REPUBLICA DE CUBA
For the last 12 years, five Cubans - Gerardo Hernández, Ramón Labañino, Fernando González, Antonio Guerrero and René González – have been serving long and unjust sentences in American prisons for the sole crime of defending Cuba from the actions of terrorist groups based in the United States.
Their legal process has been going on for 10 years without justice having been served, in spite of the fact that both the Atlanta Appeals Court and the very Miami Court that tried them have recognized that none of them have harmed the national security of the United States.
During all these years, they have endured many legal and human rights violations: solitary confinement on various occasions without justified cause, delays in authorizing visas for their families thus resulting that in most cases they have only been allowed one visit per year on average, and the reiterated and systematic denial of visas by the United States government to Olga Salanueva and Adriana Pérez, the wives of Gerardo Hernández and René González, respectively.

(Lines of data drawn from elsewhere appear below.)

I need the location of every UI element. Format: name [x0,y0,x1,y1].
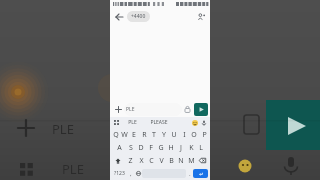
button[interactable]: Shift [111,154,125,167]
staticText: PLEASE [150,119,168,126]
staticText: Z [128,156,133,166]
button[interactable]: S [125,141,136,154]
button[interactable]: . [186,169,193,178]
staticText: J [180,143,182,153]
button[interactable]: ?123 [112,169,127,178]
staticText: N [178,156,184,166]
button[interactable]: T [149,128,159,141]
button[interactable]: P [199,128,209,141]
staticText: T [152,130,156,140]
button[interactable]: I [179,128,189,141]
staticText: U [171,130,177,140]
button[interactable]: X [136,154,146,167]
button[interactable]: V [156,154,166,167]
staticText: P [202,130,207,140]
staticText: PLE [128,119,137,126]
staticText: X [139,156,144,166]
button[interactable]: B [166,154,176,167]
button[interactable]: Voice input [199,118,208,127]
staticText: +4400 [131,13,146,20]
button[interactable]: N [176,154,186,167]
button[interactable]: Send [194,103,208,116]
staticText: D [138,143,144,153]
button[interactable]: W [120,128,129,141]
button[interactable]: Add attachment [112,103,124,115]
staticText: G [158,143,164,153]
staticText: PLE [62,160,84,178]
staticText: PLE [126,106,135,113]
button[interactable]: O [189,128,199,141]
button[interactable]: Send [193,169,208,178]
button[interactable]: PLE [121,117,144,128]
staticText: K [189,143,194,153]
staticText: R [142,130,147,140]
button[interactable]: PLE [124,103,182,116]
button[interactable]: Y [159,128,169,141]
button[interactable]: G [156,141,166,154]
button[interactable]: Back [113,11,125,23]
staticText: , [130,170,132,178]
button[interactable]: Toolbar [112,118,121,127]
staticText: ?123 [114,170,125,177]
button[interactable]: H [166,141,176,154]
button[interactable]: Z [125,154,136,167]
staticText: Q [113,130,119,140]
button[interactable]: D [136,141,146,154]
button[interactable]: A [114,141,125,154]
staticText: A [117,143,122,153]
staticText: S [129,143,133,153]
staticText: M [188,156,195,166]
staticText: PLE [52,120,74,138]
staticText: Y [162,130,166,140]
staticText: O [191,130,197,140]
staticText: W [121,130,128,140]
staticText: E [132,130,136,140]
button[interactable]: R [139,128,149,141]
button[interactable]: C [146,154,156,167]
button[interactable]: Add contact [195,11,207,23]
button[interactable]: U [169,128,179,141]
staticText: I [183,130,186,140]
button[interactable]: , [127,169,134,178]
button[interactable]: Change language [134,169,142,178]
button[interactable]: Q [111,128,120,141]
button[interactable]: E [129,128,139,141]
button[interactable]: K [186,141,196,154]
staticText: C [149,156,154,166]
button[interactable]: +4400 [127,11,150,22]
button[interactable]: L [196,141,206,154]
button[interactable]: Emoji [190,118,199,127]
staticText: V [159,156,164,166]
staticText: B [169,156,174,166]
staticText: . [189,170,191,178]
button[interactable]: Stickers [182,104,193,115]
staticText: H [168,143,174,153]
staticText: F [149,143,153,153]
button[interactable]: F [146,141,156,154]
button[interactable]: M [186,154,196,167]
button[interactable]: J [176,141,186,154]
button[interactable]: Backspace [196,154,209,167]
button[interactable]: PLEASE [144,117,174,128]
staticText: L [199,143,203,153]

During these years, there have been numerous statements made demanding freedom for the Cuban Five. Parliaments, hundreds of parliamentarians, prestigious legal, religious and human rights organizations, as well as government leaders and notable personalities the world over, including 10 Nobel Prize laureates, have asked for their freedom.
Up until this moment, these demands have been ignored. In June of 2009, the United States Supreme Court announced, without any explanations, its decision to not review the case of the Cuban Five: this means that the legal resources for their case have now been used up.

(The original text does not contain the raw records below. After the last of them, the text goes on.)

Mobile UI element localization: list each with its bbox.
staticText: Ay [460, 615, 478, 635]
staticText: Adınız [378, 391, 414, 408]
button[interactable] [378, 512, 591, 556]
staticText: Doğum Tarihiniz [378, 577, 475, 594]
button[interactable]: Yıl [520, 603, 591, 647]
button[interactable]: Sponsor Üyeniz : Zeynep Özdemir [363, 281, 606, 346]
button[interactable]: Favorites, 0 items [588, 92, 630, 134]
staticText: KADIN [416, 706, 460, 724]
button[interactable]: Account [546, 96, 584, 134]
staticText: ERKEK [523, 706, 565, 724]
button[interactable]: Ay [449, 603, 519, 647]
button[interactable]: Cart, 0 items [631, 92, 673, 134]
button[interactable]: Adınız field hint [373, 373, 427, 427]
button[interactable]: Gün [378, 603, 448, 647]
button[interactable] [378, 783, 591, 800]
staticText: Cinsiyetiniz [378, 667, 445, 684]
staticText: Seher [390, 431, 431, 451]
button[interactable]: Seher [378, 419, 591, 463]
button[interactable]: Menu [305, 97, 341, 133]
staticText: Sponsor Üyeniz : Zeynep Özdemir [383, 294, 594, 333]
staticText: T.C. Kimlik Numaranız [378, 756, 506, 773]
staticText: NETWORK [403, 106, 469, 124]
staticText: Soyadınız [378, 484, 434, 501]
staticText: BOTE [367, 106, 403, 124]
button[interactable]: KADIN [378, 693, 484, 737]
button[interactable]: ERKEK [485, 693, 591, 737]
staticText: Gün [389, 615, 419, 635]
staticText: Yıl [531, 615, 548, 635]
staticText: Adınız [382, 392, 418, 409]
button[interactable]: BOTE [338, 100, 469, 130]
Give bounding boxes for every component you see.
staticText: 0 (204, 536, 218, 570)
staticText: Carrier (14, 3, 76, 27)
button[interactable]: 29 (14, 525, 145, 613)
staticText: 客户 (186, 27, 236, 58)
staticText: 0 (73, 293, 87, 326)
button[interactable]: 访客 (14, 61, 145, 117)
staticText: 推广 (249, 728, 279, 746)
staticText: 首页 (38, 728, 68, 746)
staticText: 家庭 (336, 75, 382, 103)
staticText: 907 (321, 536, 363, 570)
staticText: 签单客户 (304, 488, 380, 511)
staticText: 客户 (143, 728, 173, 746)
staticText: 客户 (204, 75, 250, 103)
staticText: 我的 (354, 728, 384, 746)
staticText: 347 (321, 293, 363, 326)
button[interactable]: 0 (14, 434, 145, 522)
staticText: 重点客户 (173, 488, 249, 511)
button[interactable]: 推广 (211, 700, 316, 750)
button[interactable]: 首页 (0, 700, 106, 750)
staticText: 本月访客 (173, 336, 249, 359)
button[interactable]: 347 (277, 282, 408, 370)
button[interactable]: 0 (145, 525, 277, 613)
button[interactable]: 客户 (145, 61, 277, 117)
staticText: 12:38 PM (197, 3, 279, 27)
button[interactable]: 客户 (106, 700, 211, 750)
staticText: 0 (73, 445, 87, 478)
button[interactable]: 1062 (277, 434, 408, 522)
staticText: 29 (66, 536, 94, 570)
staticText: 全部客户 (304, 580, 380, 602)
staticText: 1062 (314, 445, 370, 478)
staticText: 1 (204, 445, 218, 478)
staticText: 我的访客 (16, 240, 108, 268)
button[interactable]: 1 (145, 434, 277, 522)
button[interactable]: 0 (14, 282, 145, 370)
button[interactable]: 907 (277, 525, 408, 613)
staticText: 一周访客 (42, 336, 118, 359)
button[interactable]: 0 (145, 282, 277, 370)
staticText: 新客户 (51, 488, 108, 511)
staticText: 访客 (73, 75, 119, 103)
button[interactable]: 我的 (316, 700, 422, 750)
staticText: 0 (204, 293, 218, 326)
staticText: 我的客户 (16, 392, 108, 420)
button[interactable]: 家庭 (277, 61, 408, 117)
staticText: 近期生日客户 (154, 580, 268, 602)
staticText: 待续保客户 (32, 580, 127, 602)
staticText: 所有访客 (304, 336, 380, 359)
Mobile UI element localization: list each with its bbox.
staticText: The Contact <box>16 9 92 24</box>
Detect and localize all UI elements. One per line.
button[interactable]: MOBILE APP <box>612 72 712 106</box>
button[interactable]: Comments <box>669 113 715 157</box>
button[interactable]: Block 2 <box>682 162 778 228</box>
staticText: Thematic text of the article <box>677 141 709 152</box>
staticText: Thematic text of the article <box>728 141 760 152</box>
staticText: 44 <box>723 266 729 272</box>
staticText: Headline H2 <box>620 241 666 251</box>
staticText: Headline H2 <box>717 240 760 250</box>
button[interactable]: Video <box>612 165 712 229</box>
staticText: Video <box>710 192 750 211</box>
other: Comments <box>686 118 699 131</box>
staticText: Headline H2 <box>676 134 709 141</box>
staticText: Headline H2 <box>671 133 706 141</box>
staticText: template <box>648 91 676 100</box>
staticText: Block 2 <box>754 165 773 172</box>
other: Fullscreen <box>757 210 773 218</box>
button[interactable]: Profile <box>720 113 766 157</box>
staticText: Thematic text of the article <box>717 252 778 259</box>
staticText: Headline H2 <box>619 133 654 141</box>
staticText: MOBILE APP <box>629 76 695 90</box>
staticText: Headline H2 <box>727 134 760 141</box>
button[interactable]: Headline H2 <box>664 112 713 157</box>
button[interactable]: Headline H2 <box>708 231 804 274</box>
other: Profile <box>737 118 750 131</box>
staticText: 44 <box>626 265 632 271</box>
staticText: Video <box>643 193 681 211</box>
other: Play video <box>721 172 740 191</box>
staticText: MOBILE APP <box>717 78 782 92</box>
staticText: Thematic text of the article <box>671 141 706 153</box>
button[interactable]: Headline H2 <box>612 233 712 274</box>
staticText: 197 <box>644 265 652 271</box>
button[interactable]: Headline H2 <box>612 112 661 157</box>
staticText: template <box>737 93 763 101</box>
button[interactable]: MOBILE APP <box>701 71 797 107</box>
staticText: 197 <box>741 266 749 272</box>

After 12 years of prison, it is time that the Obama Administration feels the full weight of international demands and puts an end to the injustice and suffering of these five men and their families.

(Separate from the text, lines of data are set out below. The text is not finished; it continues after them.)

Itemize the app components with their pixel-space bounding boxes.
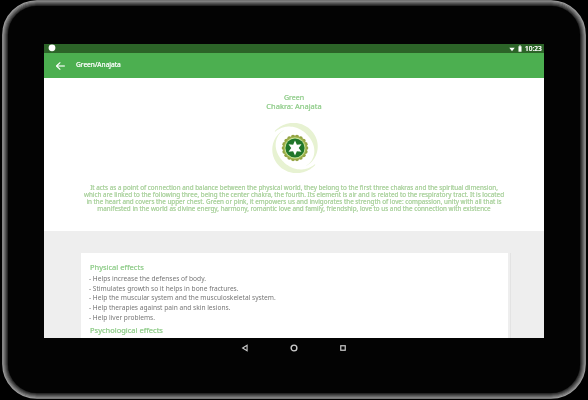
staticText: Green/Anajata xyxy=(76,60,121,69)
staticText: - Helps increase the defenses of body. xyxy=(89,274,207,283)
button[interactable]: Back xyxy=(230,338,260,358)
staticText: 10:23 xyxy=(525,44,542,53)
staticText: - Stimulates growth so it helps in bone … xyxy=(89,284,239,293)
button[interactable]: Navigate up xyxy=(46,53,74,78)
staticText: Chakra: Anajata xyxy=(44,101,544,111)
staticText: Green xyxy=(44,93,544,103)
staticText: - Help liver problems. xyxy=(89,313,156,322)
staticText: - Help therapies against pain and skin l… xyxy=(89,303,231,312)
button[interactable]: Home xyxy=(279,338,309,358)
staticText: Psychological effects xyxy=(90,325,163,335)
button[interactable]: Recent apps xyxy=(328,338,358,358)
staticText: - Help the muscular system and the muscu… xyxy=(89,293,276,302)
staticText: It acts as a point of connection and bal… xyxy=(82,183,506,213)
staticText: Physical effects xyxy=(90,262,144,272)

The International Relations Commission of the Cuban Parliament calls upon all parliamentarians of the world so that through this Forum we build another space for proposals and concrete actions directed at the United States government and Congress, to demand that their president releases these five Cuban anti-terrorists and grants visas to Olga Salanueva and Adriana Pérez, in order to put an end to what Amnesty International describes as “unnecessary punishment that goes against both the norms for the humane treatment of the prisoners, and the obligation of countries to protect family life”.